O apoio ostensivo do governo Bolsonaro a Lira foi o motivo por trás da demissão do ministro do Turismo, Álvaro Antonio, que acusou o ministro da Secretaria de Governo, general Luiz Ramos, de oferecer os Ministérios do Turismo e da Cidadania em troca de votos pró-Lira. Ao demitir Antonio, Bolsonaro mostrou aos deputados que está autorizando o toma-lá-dá-cá a favor do seu candidato.
Como todo candidato, Lira é um camaleão. A Bolsonaro, prometeu colocar para votar as pautas conservadoras (liberação de armas, menos punições a policiais envolvidos em casos de morte, Escola Sem Partido e novas restrições ao aborto). Aos ruralistas, a lei que legaliza as terras griladas na Amazônia.

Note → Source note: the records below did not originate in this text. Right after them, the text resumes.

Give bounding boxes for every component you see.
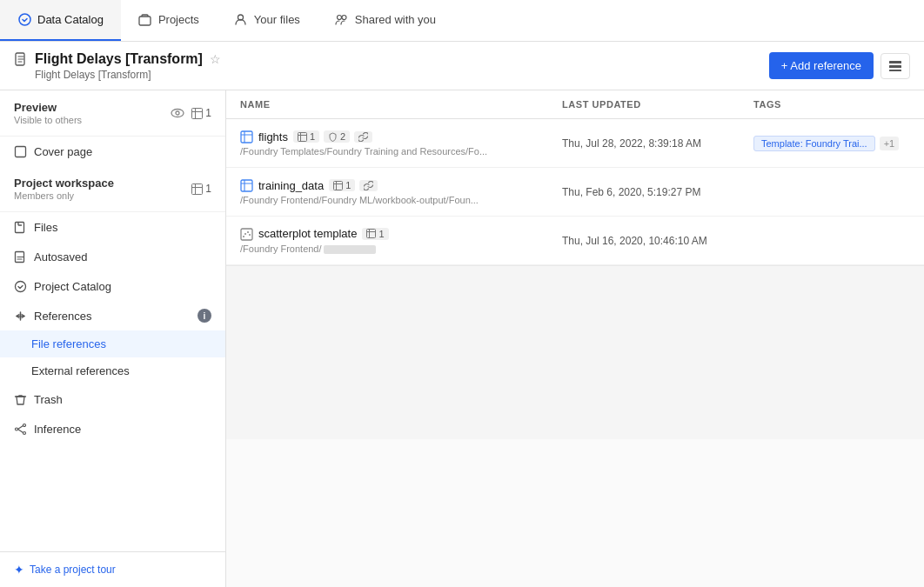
sidebar-workspace-label: Project workspace (14, 177, 114, 190)
training-meta: 1 (329, 179, 378, 191)
flights-name: flights (258, 130, 288, 143)
svg-rect-26 (298, 132, 306, 141)
training-date: Thu, Feb 6, 2020, 5:19:27 PM (562, 168, 753, 216)
file-references-label: File references (31, 337, 106, 350)
svg-point-24 (23, 432, 26, 435)
your-files-icon (234, 13, 248, 27)
trash-label: Trash (34, 393, 63, 406)
flights-tag-badge: Template: Foundry Trai... (753, 136, 875, 151)
sidebar-footer: ✦ Take a project tour (0, 551, 225, 587)
table-row[interactable]: training_data 1 /Foundry Frontend/Foundr… (226, 168, 924, 217)
sidebar-item-autosaved[interactable]: Autosaved (0, 242, 225, 271)
svg-rect-8 (889, 70, 901, 71)
flights-tags: Template: Foundry Trai... +1 (753, 119, 910, 167)
tab-projects[interactable]: Projects (121, 0, 217, 41)
flights-table-badge: 1 (293, 130, 319, 143)
sidebar-item-references[interactable]: References i (0, 301, 225, 330)
empty-area (226, 265, 924, 439)
svg-point-36 (247, 231, 249, 233)
tab-shared-with-you[interactable]: Shared with you (318, 0, 453, 41)
top-nav: Data Catalog Projects Your files Shared … (0, 0, 924, 42)
training-name: training_data (258, 179, 324, 192)
table-header: Name Last Updated Tags (226, 90, 924, 119)
scatter-date: Thu, Jul 16, 2020, 10:46:10 AM (562, 217, 753, 264)
document-icon (14, 51, 28, 66)
sidebar-item-external-references[interactable]: External references (0, 357, 225, 384)
table-row[interactable]: scatterplot template 1 /Foundry Frontend… (226, 217, 924, 265)
training-table-badge: 1 (329, 179, 355, 191)
layout-icon (888, 59, 902, 73)
svg-rect-6 (889, 61, 901, 63)
add-reference-button[interactable]: + Add reference (769, 52, 874, 79)
svg-rect-15 (192, 183, 203, 194)
star-icon[interactable]: ☆ (210, 52, 221, 66)
references-icon (14, 309, 27, 323)
svg-point-35 (244, 233, 246, 235)
header-actions: + Add reference (769, 52, 910, 79)
svg-point-0 (19, 14, 30, 25)
layout-toggle-button[interactable] (880, 53, 910, 79)
sidebar-item-inference[interactable]: Inference (0, 414, 225, 444)
tab-data-catalog[interactable]: Data Catalog (0, 0, 121, 41)
row-name-cell-training: training_data 1 /Foundry Frontend/Foundr… (240, 168, 562, 216)
svg-rect-1 (139, 17, 151, 25)
shared-with-you-icon (335, 13, 349, 27)
scatter-row-icon (240, 227, 253, 241)
scatter-meta: 1 (362, 228, 388, 240)
row-name-cell-flights: flights 1 2 (240, 119, 562, 167)
header-left: Flight Delays [Transform] ☆ Flight Delay… (14, 51, 769, 81)
projects-icon (138, 13, 152, 27)
tab-your-files[interactable]: Your files (217, 0, 318, 41)
sidebar-item-cover-page[interactable]: Cover page (0, 137, 225, 166)
scatter-tags (753, 217, 910, 264)
flights-tag-plus: +1 (880, 137, 900, 150)
training-path: /Foundry Frontend/Foundry ML/workbook-ou… (240, 195, 562, 205)
sidebar-workspace-sublabel: Members only (14, 190, 114, 201)
svg-rect-14 (16, 147, 26, 157)
sidebar-preview-sublabel: Visible to others (14, 115, 82, 125)
sidebar-preview-label: Preview (14, 101, 82, 114)
training-row-icon (240, 178, 253, 192)
row-name-cell-scatter: scatterplot template 1 /Foundry Frontend… (240, 217, 562, 264)
references-label: References (34, 310, 91, 323)
sidebar-preview-section: Preview Visible to others 1 (0, 90, 225, 137)
svg-rect-11 (192, 108, 203, 118)
trash-icon (14, 392, 27, 406)
svg-point-34 (243, 236, 244, 237)
page-header: Flight Delays [Transform] ☆ Flight Delay… (0, 42, 924, 90)
tour-icon: ✦ (14, 563, 24, 577)
svg-rect-7 (889, 65, 901, 68)
tab-your-files-label: Your files (254, 13, 300, 26)
col-last-updated: Last Updated (562, 99, 753, 110)
training-link-badge (359, 180, 378, 191)
sidebar-item-trash[interactable]: Trash (0, 384, 225, 414)
page-title: Flight Delays [Transform] (35, 51, 203, 67)
sidebar-workspace-section: Project workspace Members only 1 (0, 166, 225, 212)
table-row[interactable]: flights 1 2 (226, 119, 924, 168)
svg-point-4 (342, 16, 346, 20)
tab-shared-with-you-label: Shared with you (355, 13, 436, 26)
project-tour-link[interactable]: ✦ Take a project tour (14, 563, 211, 577)
project-catalog-icon (14, 279, 27, 293)
project-tour-label: Take a project tour (30, 564, 116, 576)
scatter-name: scatterplot template (258, 227, 357, 240)
tab-projects-label: Projects (158, 13, 199, 26)
svg-rect-29 (241, 180, 252, 191)
col-name: Name (240, 99, 562, 110)
svg-point-23 (23, 424, 26, 427)
autosaved-icon (14, 250, 27, 263)
svg-point-20 (16, 282, 26, 292)
svg-rect-38 (367, 230, 376, 238)
scatter-path: /Foundry Frontend/ (240, 243, 562, 254)
svg-point-37 (249, 234, 251, 236)
files-icon (14, 220, 27, 234)
eye-icon (171, 106, 184, 121)
external-references-label: External references (31, 364, 130, 377)
references-info-icon[interactable]: i (198, 309, 211, 323)
svg-point-9 (171, 110, 184, 117)
flights-date: Thu, Jul 28, 2022, 8:39:18 AM (562, 119, 753, 167)
training-tags (753, 168, 910, 216)
sidebar-item-files[interactable]: Files (0, 212, 225, 242)
sidebar-item-project-catalog[interactable]: Project Catalog (0, 271, 225, 301)
sidebar-item-file-references[interactable]: File references (0, 330, 225, 357)
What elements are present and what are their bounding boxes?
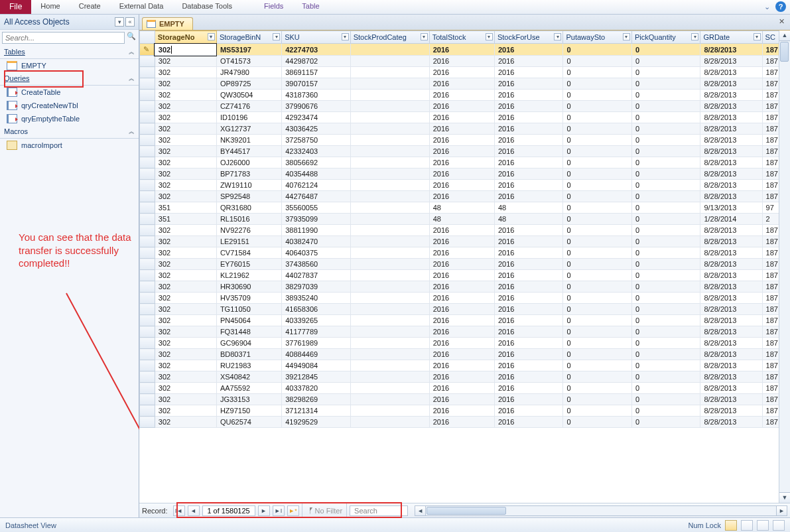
cell[interactable]: 302 xyxy=(155,281,216,293)
cell[interactable] xyxy=(350,371,429,383)
cell[interactable]: 2016 xyxy=(494,349,562,360)
cell[interactable]: 8/28/2013 xyxy=(700,293,762,304)
cell[interactable]: KL21962 xyxy=(216,270,281,281)
cell[interactable]: 2016 xyxy=(429,101,494,112)
cell[interactable] xyxy=(350,247,429,259)
cell[interactable]: 302 xyxy=(155,293,216,304)
cell[interactable]: 2016 xyxy=(429,247,494,259)
cell[interactable]: XG12737 xyxy=(216,123,281,135)
cell[interactable]: 302 xyxy=(155,135,216,146)
cell[interactable]: 302 xyxy=(155,259,216,270)
row-selector[interactable] xyxy=(140,90,155,101)
table-row[interactable]: 302HZ971503712131420162016008/28/2013187 xyxy=(140,405,790,417)
scroll-down-icon[interactable]: ▼ xyxy=(779,492,790,503)
cell[interactable]: 2016 xyxy=(429,338,494,349)
cell[interactable]: 37935099 xyxy=(282,214,350,225)
table-row[interactable]: 302NV922763881199020162016008/28/2013187 xyxy=(140,225,790,236)
cell[interactable]: 2016 xyxy=(429,315,494,326)
table-row[interactable]: 302GC969043776198920162016008/28/2013187 xyxy=(140,338,790,349)
cell[interactable]: 2016 xyxy=(494,67,562,78)
cell[interactable]: 0 xyxy=(563,225,631,236)
cell[interactable]: 0 xyxy=(631,157,700,168)
vertical-scrollbar[interactable]: ▲ ▼ xyxy=(779,31,790,503)
table-row[interactable]: 302OT415734429870220162016008/28/2013187 xyxy=(140,56,790,67)
cell[interactable]: 39070157 xyxy=(282,78,350,90)
cell[interactable]: 44027837 xyxy=(282,270,350,281)
cell[interactable]: 0 xyxy=(563,191,631,202)
cell[interactable]: 38691157 xyxy=(282,67,350,78)
nav-title[interactable]: All Access Objects xyxy=(4,17,70,27)
cell[interactable] xyxy=(350,112,429,123)
cell[interactable]: 0 xyxy=(631,304,700,315)
column-dropdown-icon[interactable]: ▾ xyxy=(421,33,428,40)
cell[interactable]: RU21983 xyxy=(216,360,281,371)
cell[interactable]: 0 xyxy=(631,371,700,383)
row-selector[interactable] xyxy=(140,394,155,405)
column-dropdown-icon[interactable]: ▾ xyxy=(623,33,630,40)
cell[interactable]: OJ26000 xyxy=(216,157,281,168)
table-row[interactable]: 302JR479803869115720162016008/28/2013187 xyxy=(140,67,790,78)
new-record-button[interactable]: ►* xyxy=(287,505,299,516)
cell[interactable]: 8/28/2013 xyxy=(700,338,762,349)
cell[interactable]: 0 xyxy=(563,214,631,225)
cell[interactable]: 48 xyxy=(494,202,562,214)
row-selector[interactable] xyxy=(140,383,155,394)
cell[interactable]: 8/28/2013 xyxy=(700,78,762,90)
cell[interactable]: 8/28/2013 xyxy=(700,360,762,371)
table-row[interactable]: 302BP717834035448820162016008/28/2013187 xyxy=(140,168,790,180)
cell[interactable]: 302 xyxy=(155,247,216,259)
cell[interactable] xyxy=(350,383,429,394)
cell[interactable]: 2016 xyxy=(429,44,494,56)
cell[interactable]: 8/28/2013 xyxy=(700,180,762,191)
cell[interactable]: HV35709 xyxy=(216,293,281,304)
cell[interactable] xyxy=(350,56,429,67)
cell[interactable]: 38056692 xyxy=(282,157,350,168)
cell[interactable]: 302 xyxy=(155,168,216,180)
cell[interactable]: 0 xyxy=(563,270,631,281)
row-selector[interactable] xyxy=(140,67,155,78)
table-row[interactable]: 302BY445174233240320162016008/28/2013187 xyxy=(140,146,790,157)
cell[interactable]: CV71584 xyxy=(216,247,281,259)
cell[interactable]: 0 xyxy=(631,349,700,360)
column-header-pickquantity[interactable]: PickQuantity▾ xyxy=(631,31,700,44)
cell[interactable] xyxy=(350,214,429,225)
column-dropdown-icon[interactable]: ▾ xyxy=(691,33,698,40)
menu-home[interactable]: Home xyxy=(31,0,69,14)
column-header-storagebinn[interactable]: StorageBinN▾ xyxy=(216,31,281,44)
cell[interactable]: 0 xyxy=(563,202,631,214)
cell[interactable]: 0 xyxy=(631,360,700,371)
cell[interactable]: 8/28/2013 xyxy=(700,247,762,259)
cell[interactable]: 302 xyxy=(155,56,216,67)
row-selector[interactable] xyxy=(140,112,155,123)
cell[interactable] xyxy=(350,78,429,90)
cell[interactable]: 2016 xyxy=(494,56,562,67)
cell[interactable]: HZ97150 xyxy=(216,405,281,417)
cell[interactable]: 41929529 xyxy=(282,417,350,428)
cell[interactable]: 8/28/2013 xyxy=(700,123,762,135)
column-dropdown-icon[interactable]: ▾ xyxy=(486,33,493,40)
cell[interactable]: 37761989 xyxy=(282,338,350,349)
cell[interactable]: 2016 xyxy=(429,180,494,191)
cell[interactable]: 0 xyxy=(631,180,700,191)
menu-fields[interactable]: Fields xyxy=(255,0,293,14)
column-header-stockprodcateg[interactable]: StockProdCateg▾ xyxy=(350,31,429,44)
column-dropdown-icon[interactable]: ▾ xyxy=(554,33,561,40)
scroll-thumb[interactable] xyxy=(780,42,789,62)
cell[interactable]: 302 xyxy=(155,270,216,281)
cell[interactable]: 0 xyxy=(563,338,631,349)
cell[interactable]: 0 xyxy=(563,78,631,90)
cell[interactable]: 8/28/2013 xyxy=(700,112,762,123)
cell[interactable] xyxy=(350,394,429,405)
cell[interactable]: 2016 xyxy=(494,304,562,315)
cell[interactable]: 8/28/2013 xyxy=(700,191,762,202)
cell[interactable]: 8/28/2013 xyxy=(700,270,762,281)
cell[interactable]: 0 xyxy=(563,123,631,135)
cell[interactable]: 2016 xyxy=(494,383,562,394)
cell[interactable]: 351 xyxy=(155,214,216,225)
cell[interactable]: 2016 xyxy=(429,349,494,360)
cell[interactable]: 302 xyxy=(155,180,216,191)
cell[interactable]: 2016 xyxy=(494,225,562,236)
cell[interactable]: 0 xyxy=(631,123,700,135)
cell[interactable]: 2016 xyxy=(494,90,562,101)
datasheet-view-button[interactable] xyxy=(725,520,737,531)
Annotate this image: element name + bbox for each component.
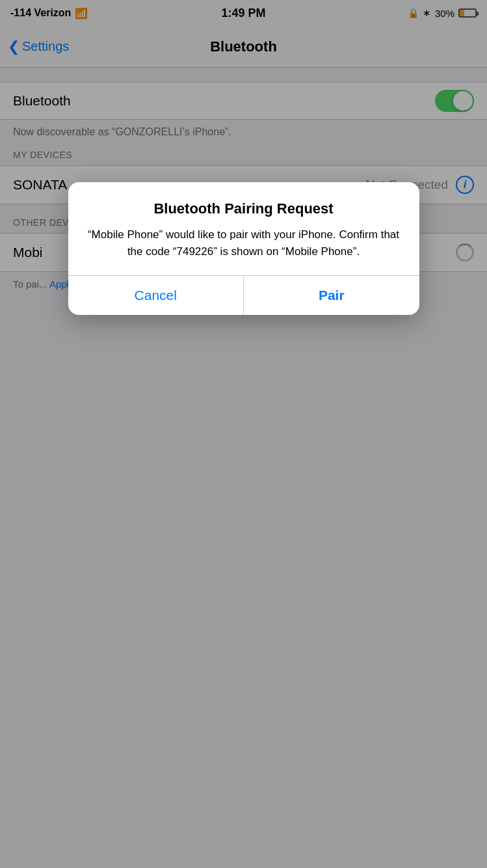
dialog-buttons: Cancel Pair (68, 275, 419, 315)
modal-overlay: Bluetooth Pairing Request “Mobile Phone”… (0, 0, 487, 868)
cancel-button[interactable]: Cancel (68, 276, 244, 315)
pair-button[interactable]: Pair (244, 276, 419, 315)
dialog-message: “Mobile Phone” would like to pair with y… (86, 226, 401, 260)
pairing-dialog: Bluetooth Pairing Request “Mobile Phone”… (68, 182, 419, 315)
dialog-title: Bluetooth Pairing Request (86, 200, 401, 217)
dialog-content: Bluetooth Pairing Request “Mobile Phone”… (68, 182, 419, 275)
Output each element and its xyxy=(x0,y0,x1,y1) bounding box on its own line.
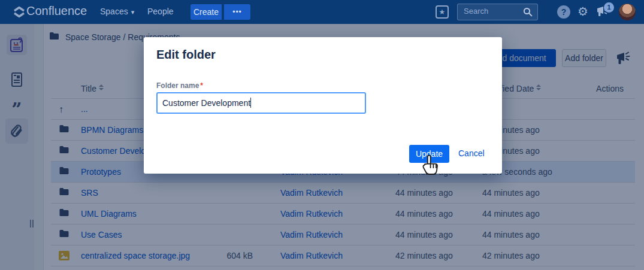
create-more-button[interactable]: ••• xyxy=(224,4,250,20)
top-navigation-bar: Confluence Spaces▾ People Create ••• ★ ?… xyxy=(0,0,644,24)
search-input[interactable] xyxy=(464,7,521,16)
notification-count-badge[interactable]: 1 xyxy=(604,2,614,13)
folder-name-value: Customer Development xyxy=(162,98,250,108)
search-box[interactable] xyxy=(457,4,538,20)
hand-cursor-icon xyxy=(420,154,440,178)
cancel-link[interactable]: Cancel xyxy=(458,148,485,158)
confluence-logo-icon xyxy=(13,6,25,20)
app-title: Confluence xyxy=(26,4,87,18)
nav-spaces[interactable]: Spaces▾ xyxy=(100,7,134,16)
gear-icon[interactable]: ⚙ xyxy=(578,4,588,19)
chevron-down-icon: ▾ xyxy=(131,8,135,16)
required-asterisk: * xyxy=(200,81,203,90)
help-icon[interactable]: ? xyxy=(557,5,570,19)
text-caret xyxy=(250,98,251,108)
search-icon[interactable] xyxy=(523,7,533,19)
folder-name-input[interactable]: Customer Development xyxy=(156,92,366,114)
create-button[interactable]: Create xyxy=(191,4,222,20)
edit-folder-dialog: Edit folder Folder name* Customer Develo… xyxy=(144,37,502,174)
user-avatar[interactable] xyxy=(619,4,636,20)
folder-name-label: Folder name* xyxy=(156,81,203,90)
dialog-title: Edit folder xyxy=(156,48,216,62)
nav-people[interactable]: People xyxy=(147,7,174,16)
shortcut-star-icon[interactable]: ★ xyxy=(436,5,449,19)
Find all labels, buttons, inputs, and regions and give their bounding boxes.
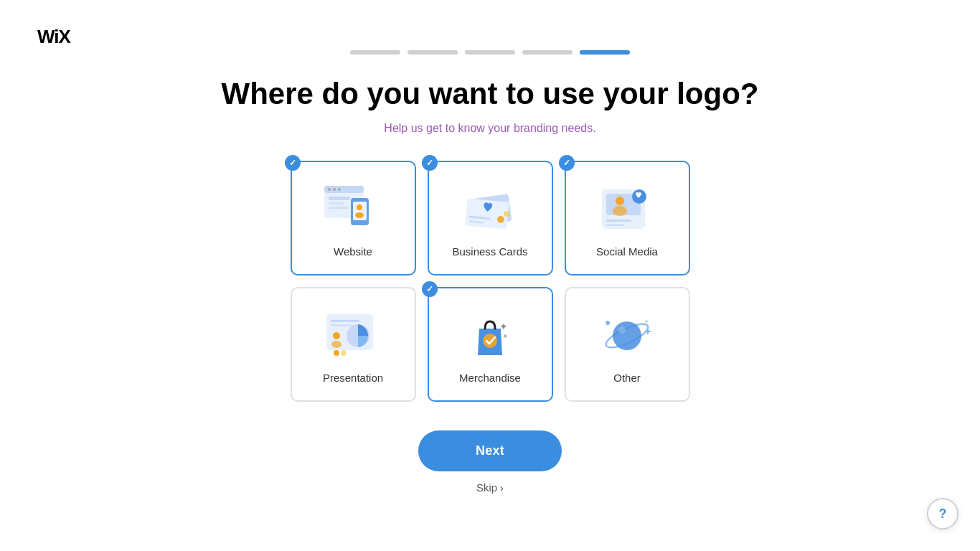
svg-rect-27 [331,320,359,322]
page-subtitle: Help us get to know your branding needs. [384,122,595,135]
svg-rect-6 [329,197,350,200]
svg-rect-7 [329,202,344,204]
skip-link[interactable]: Skip › [476,481,504,494]
option-business-cards[interactable]: ✓ Business Cards [428,161,553,276]
merchandise-icon: ✦ ✦ [458,307,522,364]
option-other[interactable]: ✓ Other [565,287,690,402]
options-grid: ✓ [291,161,690,402]
social-media-icon [595,181,659,238]
next-button[interactable]: Next [418,430,562,471]
svg-point-30 [333,332,340,339]
help-icon: ? [939,507,947,522]
progress-step-5 [580,50,630,55]
svg-point-4 [333,188,336,191]
svg-point-21 [616,197,624,205]
progress-step-3 [465,50,515,55]
svg-rect-25 [606,224,624,226]
presentation-icon [321,307,385,364]
svg-point-31 [331,341,341,348]
svg-point-39 [618,326,626,334]
option-social-media[interactable]: ✓ Social Media [565,161,690,276]
svg-point-40 [606,321,610,325]
svg-point-34 [483,334,497,348]
check-merchandise: ✓ [422,281,438,297]
check-social-media: ✓ [559,155,575,171]
progress-bar [0,43,980,55]
svg-point-12 [355,212,364,218]
wix-logo: WiX [37,26,88,52]
svg-point-22 [613,206,627,216]
svg-point-5 [338,188,341,191]
svg-rect-28 [331,324,352,326]
business-cards-label: Business Cards [452,245,527,258]
skip-label: Skip [476,481,497,494]
svg-point-11 [357,204,362,210]
svg-point-18 [504,211,509,217]
svg-text:WiX: WiX [37,26,72,47]
social-media-label: Social Media [596,245,658,258]
website-label: Website [334,245,372,258]
svg-point-37 [613,321,641,350]
check-business-cards: ✓ [422,155,438,171]
svg-point-33 [341,350,347,356]
presentation-label: Presentation [323,372,383,384]
option-merchandise[interactable]: ✓ ✦ ✦ Merchandise [428,287,553,402]
svg-point-3 [328,188,331,191]
business-cards-icon [458,181,522,238]
svg-point-32 [334,350,339,356]
progress-step-1 [350,50,400,55]
svg-text:✦: ✦ [502,332,508,340]
option-presentation[interactable]: ✓ [291,287,416,402]
svg-point-41 [645,320,648,323]
other-label: Other [613,372,641,384]
other-icon [595,307,659,364]
skip-arrow: › [500,481,504,494]
page-title: Where do you want to use your logo? [221,76,758,112]
merchandise-label: Merchandise [459,372,521,384]
option-website[interactable]: ✓ [291,161,416,276]
svg-point-17 [497,216,504,223]
check-website: ✓ [285,155,301,171]
svg-text:✦: ✦ [499,321,508,332]
svg-rect-24 [606,220,631,222]
progress-step-4 [522,50,573,55]
progress-step-2 [407,50,458,55]
main-content: Where do you want to use your logo? Help… [0,76,980,494]
website-icon [321,181,385,238]
svg-rect-8 [329,207,349,209]
help-button[interactable]: ? [927,498,958,529]
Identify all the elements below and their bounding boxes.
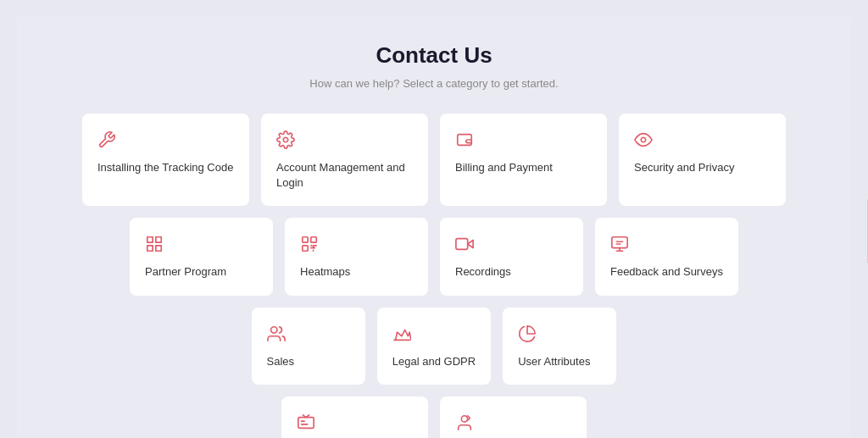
svg-point-14	[461, 416, 467, 422]
video-icon	[455, 235, 474, 256]
card-label-billing: Billing and Payment	[455, 160, 553, 175]
card-label-installing: Installing the Tracking Code	[97, 160, 233, 175]
users-icon	[267, 324, 286, 346]
card-label-legal: Legal and GDPR	[392, 354, 476, 369]
card-security-privacy[interactable]: Security and Privacy	[619, 114, 786, 206]
svg-rect-7	[311, 237, 316, 242]
invoice-icon	[297, 413, 315, 435]
card-label-feedback-surveys: Feedback and Surveys	[610, 264, 723, 280]
svg-rect-10	[456, 239, 468, 250]
wallet-icon	[455, 130, 474, 152]
crown-icon	[392, 324, 411, 346]
svg-rect-3	[156, 237, 161, 242]
card-account-management[interactable]: Account Management and Login	[261, 114, 428, 206]
heatmap-icon	[300, 235, 319, 256]
eye-icon	[634, 130, 653, 152]
page-title: Contact Us	[34, 42, 834, 69]
card-billing-payment[interactable]: Billing and Payment	[440, 114, 607, 206]
card-label-account: Account Management and Login	[276, 160, 413, 191]
row-2: Partner Program Heatmaps	[130, 218, 738, 295]
card-partner-program[interactable]: Partner Program	[130, 218, 273, 295]
pie-icon	[518, 324, 537, 346]
card-change-account[interactable]: Change Account Owner	[440, 396, 587, 438]
svg-point-12	[270, 326, 276, 332]
row-4: Annual Invoice Request Change Account Ow…	[281, 396, 587, 438]
main-container: Contact Us How can we help? Select a cat…	[17, 17, 851, 438]
wrench-icon	[97, 130, 116, 152]
card-label-recordings: Recordings	[455, 264, 511, 280]
svg-rect-5	[156, 246, 161, 251]
card-legal-gdpr[interactable]: Legal and GDPR	[377, 308, 491, 385]
subtitle: How can we help? Select a category to ge…	[34, 77, 834, 90]
svg-rect-11	[612, 237, 627, 248]
feedback-wrapper: Feedback	[804, 208, 868, 231]
svg-rect-13	[298, 417, 314, 428]
svg-point-1	[641, 137, 646, 142]
row-1: Installing the Tracking Code Account Man…	[82, 114, 786, 206]
card-user-attributes[interactable]: User Attributes	[503, 308, 616, 385]
account-change-icon	[455, 413, 474, 435]
card-sales[interactable]: Sales	[252, 308, 365, 385]
card-recordings[interactable]: Recordings	[440, 218, 583, 295]
card-heatmaps[interactable]: Heatmaps	[285, 218, 428, 295]
card-label-security: Security and Privacy	[634, 160, 735, 175]
settings-icon	[276, 130, 295, 152]
card-label-sales: Sales	[267, 354, 295, 369]
svg-rect-6	[303, 237, 308, 242]
card-annual-invoice[interactable]: Annual Invoice Request	[281, 396, 428, 438]
categories-grid: Installing the Tracking Code Account Man…	[82, 114, 786, 438]
feedback-icon	[610, 235, 629, 256]
card-feedback-surveys[interactable]: Feedback and Surveys	[595, 218, 738, 295]
grid-icon	[145, 235, 164, 256]
card-label-heatmaps: Heatmaps	[300, 264, 350, 280]
svg-rect-2	[147, 237, 153, 242]
card-label-partner: Partner Program	[145, 264, 226, 280]
svg-marker-9	[468, 241, 473, 248]
svg-rect-4	[147, 246, 153, 251]
row-3: Sales Legal and GDPR Us	[252, 308, 617, 385]
card-installing-tracking[interactable]: Installing the Tracking Code	[82, 114, 249, 206]
card-label-user-attributes: User Attributes	[518, 354, 590, 369]
svg-rect-8	[303, 246, 308, 251]
svg-point-0	[283, 137, 288, 142]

A Paulo Guedes, aprovar a nova CPMF. À turma do mercado financeiro, a reforma tributária e administrativa. Ao PSB, a manutenção da lei eleitoral que limita número de partidos. Ao PT, mudanças na Lei de Ficha Limpa para permitir a candidatura de Luiz Inácio Lula da Silva em 2022. É óbvio que ele está mentindo para alguém.
Lira é um personagem típico do Centrão. Apoiou os governos Lula, Dilma, Temer e Bolsonaro, está enrolando em meia dúzia de processos da Lava Jato e nunca teve uma opinião própria. Se for eleito, não poderá assumir a presidência da República em caso de ausência de Bolsonaro e do vice Hamilton Mourão por ser réu em processo de corrupção.
Com o Centrão na presidência da Câmara, Bolsonaro acredita que terá o controle da Câmara. O passado, porém, mostra que o grupamento é sinônimo de instabilidade.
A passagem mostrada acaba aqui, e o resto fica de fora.